Saturday, May 21, 2022

Many Companies Expand Employees' Access To Abortions

While much of corporate America has remained quiet about the potential legal bombshell, some companies have taken a public stance and adopted new policies that expand employees' access to abortions.

Several corporations including Amazon and Starbucks have announced expanded health benefits to pay for travel fees incurred by workers seeking an abortion if the procedure is unavailable near where they live, as employees in states like Oklahoma and South Dakota face the prospect of stronger abortion restrictions.

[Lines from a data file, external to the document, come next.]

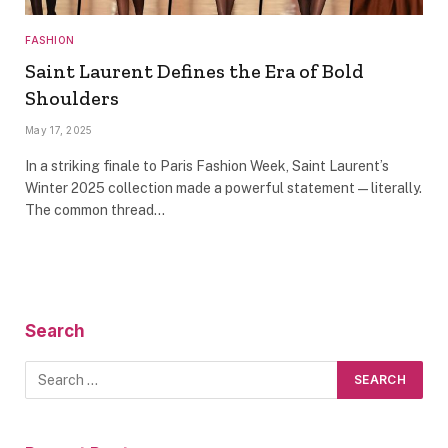
FASHION
Saint Laurent Defines the Era of Bold
Shoulders
May 17, 2025
In a striking finale to Paris Fashion Week, Saint Laurent’s
Winter 2025 collection made a powerful statement—literally.
The common thread…
Search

(Max Zahn. “Amazon, Starbucks among corporations bolstering abortion coverage.” https://abcnews.go.com/Business/amazon-starbucks-corporations-bolstering-abortion-coverage/story?id=84846669. ABC News. May 20, 2022.)

"Like many of you, I'm deeply concerned by the draft Supreme Court opinion related to the constitutional right to abortion that was first established by Roe v. Wade," Sara Kelly, Starbucks' acting executive vice president for employee resources, said Monday in a memo to employees.

"When actions impact your access to health care, we will work on a way to make sure you feel supported," she added.

Meanwhile, rideshare companies Lyft and Uber have vowed to provide legal support for drivers if they face lawsuits for driving passengers to get an abortion.

Jeffrey Sonnenfeld, a professor of management at Yale University who convenes meetings with top CEOs on social issues, told ABC News many of the corporations that introduced policy changes are in the tech sector, where employees tend to be young and liberal.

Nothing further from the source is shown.